Sunday, February 13, 2011

ATLAS: gluino mass not below 700 GeV if equal to squark masses

In December 2010, the CMS collaboration at the LHC released its bounds on supersymmetry:
SUSY: CMS exclusion limits way beyond Tevatron but lower than expected
The ATLAS collaboration is larger than the CMS so we shouldn't be surprised that it may take a longer time for them to collect signatures of all the members (whose names occupy most of the paper).

Assembly and installation of the ATLAS Hadronic endcap Liquid Argon Calorimeter. The ATLAS detector contains a series of ever-larger concentric cylinders around the central interaction point where the LHC's proton beams collide. (Roy Langstaff, © CERN)

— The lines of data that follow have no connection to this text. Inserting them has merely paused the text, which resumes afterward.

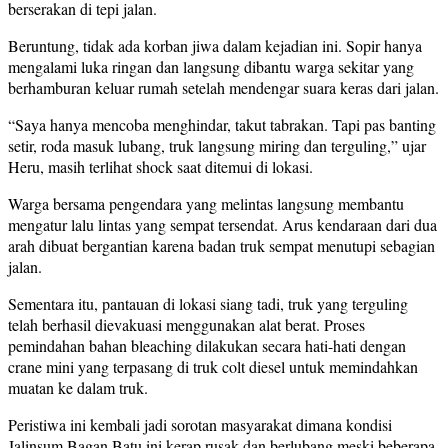
berserakan di tepi jalan.
Beruntung, tidak ada korban jiwa dalam kejadian ini. Sopir hanya
mengalami luka ringan dan langsung dibantu warga sekitar yang
berhamburan keluar rumah setelah mendengar suara keras dari jalan.
“Saya hanya mencoba menghindar, takut tabrakan. Tapi pas banting
setir, roda masuk lubang, truk langsung miring dan terguling,” ujar
Heru, masih terlihat shock saat ditemui di lokasi.
Warga bersama pengendara yang melintas langsung membantu
mengatur lalu lintas yang sempat tersendat. Arus kendaraan dari dua
arah dibuat bergantian karena badan truk sempat menutupi sebagian
jalan.
Sementara itu, pantauan di lokasi siang tadi, truk yang terguling
telah berhasil dievakuasi menggunakan alat berat. Proses
pemindahan bahan bleaching dilakukan secara hati-hati dengan
crane mini yang terpasang di truk colt diesel untuk memindahkan
muatan ke dalam truk.
Peristiwa ini kembali jadi sorotan masyarakat dimana kondisi
Jalinsum Bagan Batu ini kerap rusak dan berlubang meski beberapa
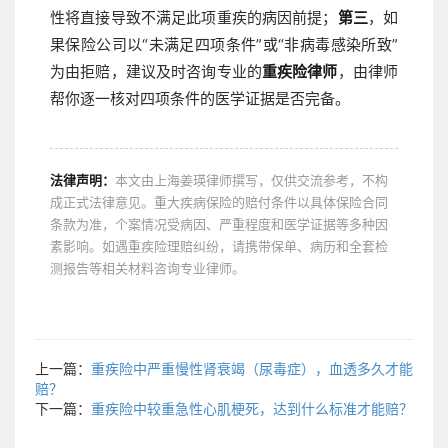
性将直接导致不满足此项重疾的病因前提；
第三
，如
果保险公司以“未满足四项条件”或“非病毒感染所致”
为由拒赔，建议及时咨询专业的
重疾险律师
，由律师
帮你逐一核对四项条件的医学证据是否完备。
法律声明：
本文由上海姜瑛律师撰写，仅供交流参考，不构
成正式法律意见。重大疾病保险的赔付条件以具体保险合同
条款为准，个案情况受病因、严重程度和医学证据等多种因
素影响。如遇重疾险理赔纠纷，请携带保单、病历和全套检
测报告等相关材料咨询专业律师。
上一篇：
重疾险中严重慢性肾衰竭（尿毒症），血透多久才能
赔？
下一篇：
重疾险中较重急性心肌梗死，达到什么标准才能赔？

It's here. The ATLAS collaboration has evaluated the very same integrated luminosity as the CMS did - 35 inverse picobarns (they must have an agreement to correlate those things) and the result of their work is here:
Search for supersymmetry using final states with one lepton, jets, and missing transverse momentum with the ATLAS detector in √s = 7 TeV pp collisions (full text PDF, abstract, arXiv)
They declare that they have improved the limits by CDF, D0, as well as the recent limits set by their LHC colleagues in the CMS collaboration. ;-)

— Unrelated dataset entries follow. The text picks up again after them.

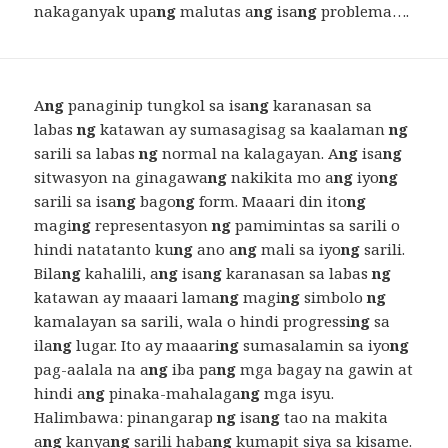
nakaganyak upa
ng
malutas a
ng
isa
ng
problema….
A
ng
panaginip tungkol sa isa
ng
karanasan sa
labas
ng
katawan ay sumasagisag sa kaalaman
ng
sarili sa labas
ng
normal na kalagayan. A
ng
isa
ng
sitwasyon na ginagawa
ng
nakikita mo a
ng
iyo
ng
sarili sa isa
ng
bago
ng
form. Maaari din ito
ng
magi
ng
representasyon
ng
pamimintas sa sarili o
hindi natatanto ku
ng
ano a
ng
mali sa iyo
ng
sarili.
Bila
ng
kahalili, a
ng
isa
ng
karanasan sa labas
ng
katawan ay maaari lama
ng
magi
ng
simbolo
ng
kamalayan sa sarili, wala o hindi progressi
ng
sa
ila
ng
lugar. Ito ay maaari
ng
sumasalamin sa iyo
ng
pag-aalala na a
ng
iba pa
ng
mga bagay na gawin at
hindi a
ng
pinaka-mahalaga
ng
mga isyu.
Halimbawa: pinangarap
ng
isa
ng
tao na makita
a
ng
kanya
ng
sarili haba
ng
kumapit siya sa kisame.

For a vanishing cubic coupling A_0, positive mu, and tan(beta)=3, and assuming mSUGRA with squark and gluino masses set equal, the upper 95% confidence level limit on the gluino masses is 700 GeV.

Those expectations are somewhat contradictory to what is considered "realistic" in the current phenomenological literature - which has already been shaped by the older experimental data. In particular, tan(beta) is more likely to be 10 - with some hints that it could be above 40, after all. A_0 is much more likely to be strongly negative - the Indian supersymmetric island indicated minus 1 TeV or so. And some squarks are likely to be several times lighter than the gluino.

But they had to assume something and the paper surely shows the powerful discovery potential of the LHC collider that has already overshadowed the Tevatron. The Tevatron is still producing interesting results but when it comes to direct SUSY searches - and other searches for new physics - the U.S. collider would have no chance even to reproduce what the LHC has already done, even if the Tevatron were running for many additional years.

The LHC energy edge makes a difference.

The new ATLAS SUSY paper was submitted to Phys. Rev. Lett.

The LHC is getting closer to the regime a priori expected to be relevant for SUSY - e.g. gluino masses near 1 TeV.